吉原純情ありんす国 (ハヤカワ・ミステリワールド)

吉原純情ありんす国 (ハヤカワ・ミステリワールド)

http://ja.wikipedia.org/wiki/%E9%95%B7%E5%B3%B6%E6%A7%87%E5%AD%90

Wikiに著者に関して記してありました。わたしもはじめて知った作家。遊郭関連の書籍を上梓していて、まあそちら方面の知識が豊富な方とみました。
ミステリーとして云々より女流作家が輪姦強盗殺人事件の現場を、まあこんなふうに(2度も)描くあたりがどうにもよくわからない。戯作というか当時の瓦版調のおどろおどろのほうがいいだろ、ドラマとしても輪姦強盗殺人犯どもが同じ廓で女買いながら殺人の機会を窺う(第2話)とか、バラバラ死体を捨てにゆく(第1話)とか、スリリングな展開であるはずなのにサスペンスをもうひとつ生かしていない。第3話など逆に倒叙ものとして殺人犯の破滅の道を(おぼろの推理と同時進行で)描いてほしかった。

…前略
千歳屋は京町の半籬─交じり見世とも呼ぶように、高級な昼三の花魁から、揚代ニ朱の娼妓まで取りそろえて置いている。
滝川は昼三の花魁でも、最高位の「呼び出し」から四つ下がった昼三だった。入山形に星一つ─揚代は、部屋持ちの同じニ分だった。年が明ければ二十五歳、吉原の遊女としては年かさだ。
…後略
 第一話 足抜き ニ、千歳屋 27ページ

まあね、そんなふうに江戸時代の遊郭に関しての知識が分かってもなあ。でも一流の花魁を身請けするには…

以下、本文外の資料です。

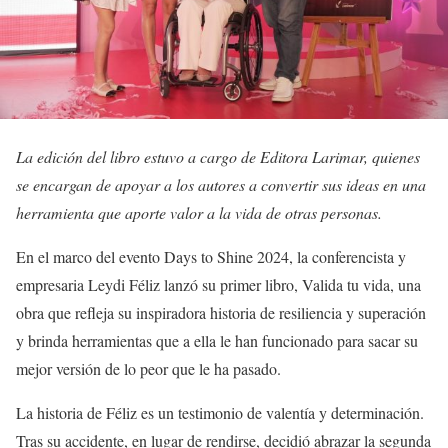
La edición del libro estuvo a cargo de Editora Larimar, quienes
se encargan de apoyar a los autores a convertir sus ideas en una
herramienta que aporte valor a la vida de otras personas.
En el marco del evento Days to Shine 2024, la conferencista y
empresaria Leydi Féliz lanzó su primer libro, Valida tu vida, una
obra que refleja su inspiradora historia de resiliencia y superación
y brinda herramientas que a ella le han funcionado para sacar su
mejor versión de lo peor que le ha pasado.
La historia de Féliz es un testimonio de valentía y determinación.
Tras su accidente, en lugar de rendirse, decidió abrazar la segunda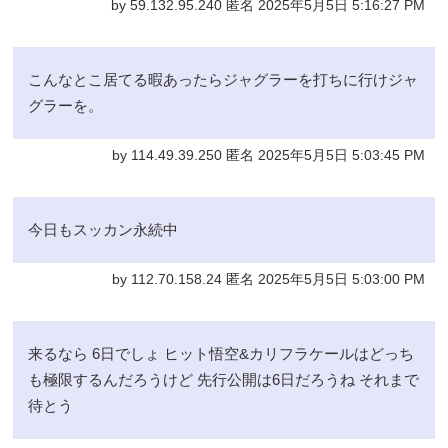
by 59.132.95.240 匿名 2025年5月5日 5:16:27 PM
こんなとこ居てる暇あったらジャグラーを打ちに行けジャ
グラーを。
by 114.49.39.250 匿名 2025年5月5日 5:03:45 PM
今日もスッカン永続中
by 112.70.158.24 匿名 2025年5月5日 5:03:00 PM
来るなら 6日でしょ ヒット悟空&カリフラケールはどっち
も極限するんだろうけど 先行公開は6日だろうね それまで
待とう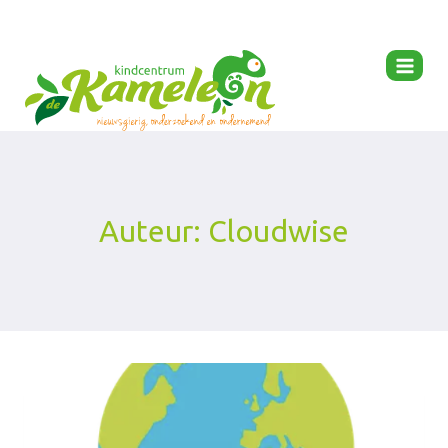
Ga
naar
de
inhoud
Auteur: Cloudwise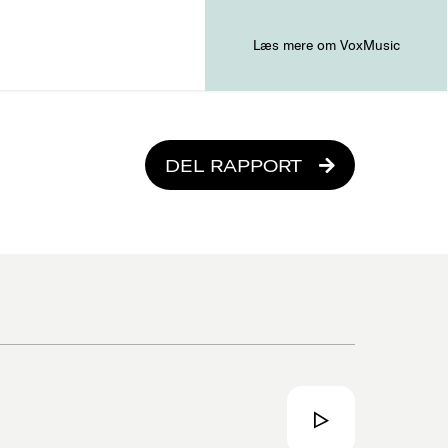
Læs mere om VoxMusic
DEL RAPPORT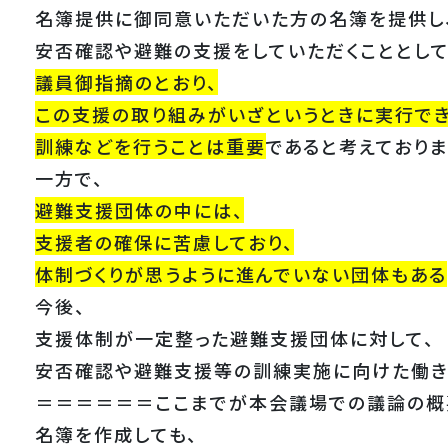
名簿提供に御同意いただいた方の名簿を提供し
安否確認や避難の支援をしていただくこととして
議員御指摘のとおり、
この支援の取り組みがいざというときに実行でき
訓練などを行うことは重要
であると考えておりま
一方で、
避難支援団体の中には、
支援者の確保に苦慮しており、
体制づくりが思うように進んでいない団体もある
今後、
支援体制が一定整った避難支援団体に対して、
安否確認や避難支援等の訓練実施に向けた働き
＝＝＝＝＝＝ここまでが本会議場での議論の
名簿を作成しても、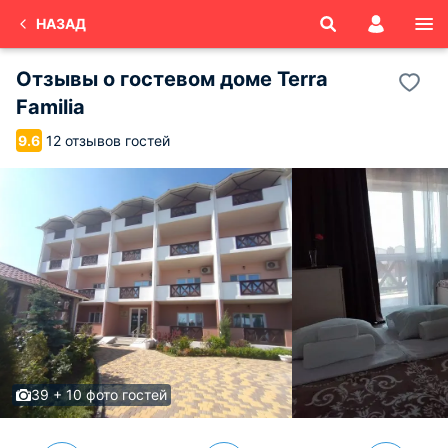
НАЗАД
Отзывы о
гостевом доме Terra
Familia
12 отзывов гостей
9.6
39 + 10 фото гостей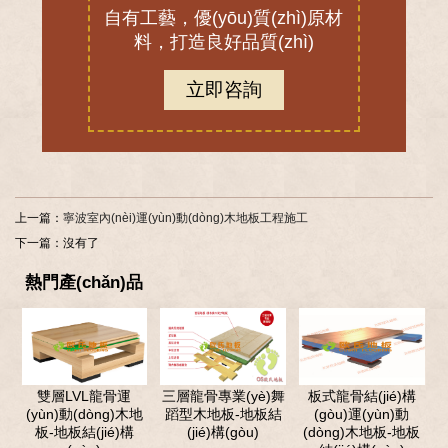
自有工藝，優(yōu)質(zhì)原材
大凡在我國運(yùn)動(dòng)木地板市場上，有重要影響
料，打造良好品質(zhì)
力運(yùn)動(dòng)木地板廠家和品牌，大都經(jīng)歷過
風(fēng)風(fēng)雨雨，戰(zhàn)勝各種困難，得以可持
立即咨詢
續(xù)發(fā)展。要知道中國體育運(yùn)木地板行業(yè)
競爭激烈，能夠存活幾十年，還不斷發(fā)展壯大的運
(yùn)動(dòng)木地板廠家和品牌，都是有自己秀的地
方，能夠吸引眾多客戶，開拓更大市場。舞臺(tái)木地
板是鋪裝在藝術(shù)教室、健身房，劇院舞臺(tái)的實
(shí)木運(yùn)動(dòng)地板,舞臺(tái)木地板該如何選用
上一篇：
寧波室內(nèi)運(yùn)動(dòng)木地板工程施工
呢?舞臺(tái)木地板的材質(zhì)選用非常重要,不能選擇
過硬材質(zhì)的木地板,要選擇有彈性的,耐磨的,減震性
下一篇：沒有了
能好，在我國舞臺(tái)木地板市場上，松木舞臺(tái)地板
熱門產(chǎn)品
廣受歡迎。
雙層LVL龍骨運
三層龍骨專業(yè)舞
板式龍骨結(jié)構
(yùn)動(dòng)木地
蹈型木地板-地板結
(gòu)運(yùn)動
板-地板結(jié)構
(jié)構(gòu)
(dòng)木地板-地板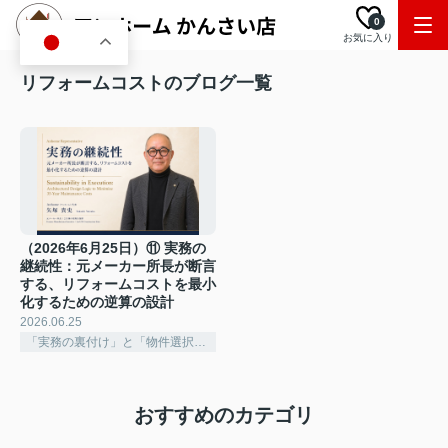
0
お気に入り
JA
リフォームコストのブログ一覧
（2026年6月25日）⑪ 実務の
継続性：元メーカー所長が断言
する、リフォームコストを最小
化するための逆算の設計
2026.06.25
「実務の裏付け」と「物件選択の深化」
おすすめのカテゴリ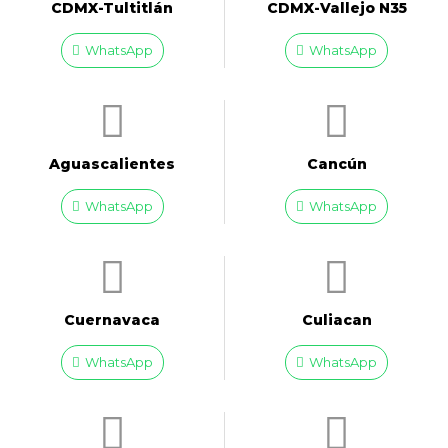
CDMX-Tultitlán
CDMX-Vallejo N35
WhatsApp
WhatsApp
Aguascalientes
Cancún
WhatsApp
WhatsApp
Cuernavaca
Culiacan
WhatsApp
WhatsApp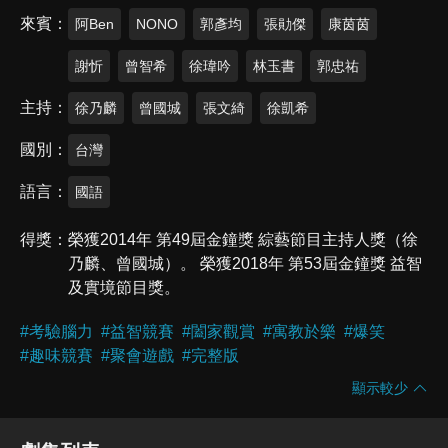
來賓
阿Ben
NONO
郭彥均
張勛傑
康茵茵
謝忻
曾智希
徐瑋吟
林玉書
郭忠祐
主持
徐乃麟
曾國城
張文綺
徐凱希
國別
台灣
語言
國語
得獎
榮獲2014年 第49屆金鐘獎 綜藝節目主持人獎（徐
乃麟、曾國城）。 榮獲2018年 第53屆金鐘獎 益智
及實境節目獎。
#
考驗腦力
#
益智競賽
#
闔家觀賞
#
寓教於樂
#
爆笑
#
趣味競賽
#
聚會遊戲
#
完整版
顯示較少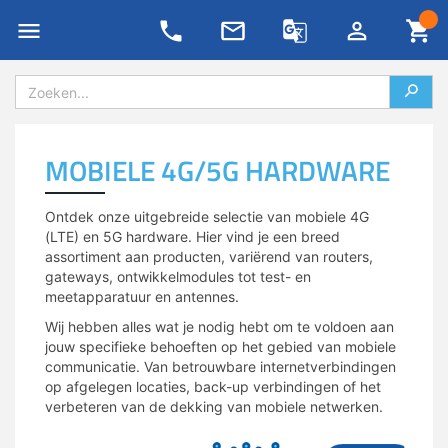
Private LoRaWAN
4G/5G IoT oplossingen
Blog
support/retour aanvraag
Nieuws
Evenementen
Password Generator
Onze partners
4G/LTE & 5G
LoRa IoT oplossingen
MOBIELE 4G/5G HARDWARE
Kennis archief
Technische nieuwsbrief
Ons team
All-in-one routers
Private netwerken
Whitepapers
Dienstbeschrijvingen
Newsflash
NB-IoT/LTE-M & 5G RedCap
Lease oplossingen
Ontdek onze uitgebreide selectie van mobiele 4G
(LTE) en 5G hardware. Hier vind je een breed
Podcasts
Contact
Duurzaamheid & MCS
assortiment aan producten, variërend van routers,
IoT data SIM’s
Remote management
gateways, ontwikkelmodules tot test- en
IoT Lab
VADnet lidmaatschap
meetapparatuur en antennes.
Antennes & meetapparatuur
Sensor monitoring IP/NB-IoT
Wij hebben alles wat je nodig hebt om te voldoen aan
AI Affairs
Vacatures
jouw specifieke behoeften op het gebied van mobiele
Industrial IoT
Maatwerk
communicatie. Van betrouwbare internetverbindingen
Smart Week of IoT
Contact & vestigingen
op afgelegen locaties, back-up verbindingen of het
IoT protocol conversie
Specials
verbeteren van de dekking van mobiele netwerken.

…身代金は、花魁の年季までの稼ぎを見積もり、前借金に加算する。呼び出し級の花魁で、十九歳なら、一千両は法外ではない。
身請けの費用はそれだけではない。謝礼の金やら祝いの品を、お世話になった引き手茶屋、置屋、船宿や芸者衆、幇間、遣手や世話をした女衒にまで渡してやるのが慣習で、身請けは花魁一人だけの祝い事ではないのである。祝いの宴でのご祝儀や、菓子、反物などの引出物もバカにならない金額になる。…
 第三話 花の嵐 一、心中仕立て 174ページ

まあ、何ともいえないです。ニ八そばが16文。一文25円で400円か。4000文が1両でそば屋のレートでいけば1両=10万円。最高美人のAV女優を愛人にするんでも、現代日本、一億はいらんだろうし、これってすこし変ですね。主人公のおぼろと若旦那徳治郎の掛け合いも、もうすこし理解に苦しむ…っていうと結局物語をまったく信じてなかったわけだろうな。まあ、今後に期待すべき作家ということですか。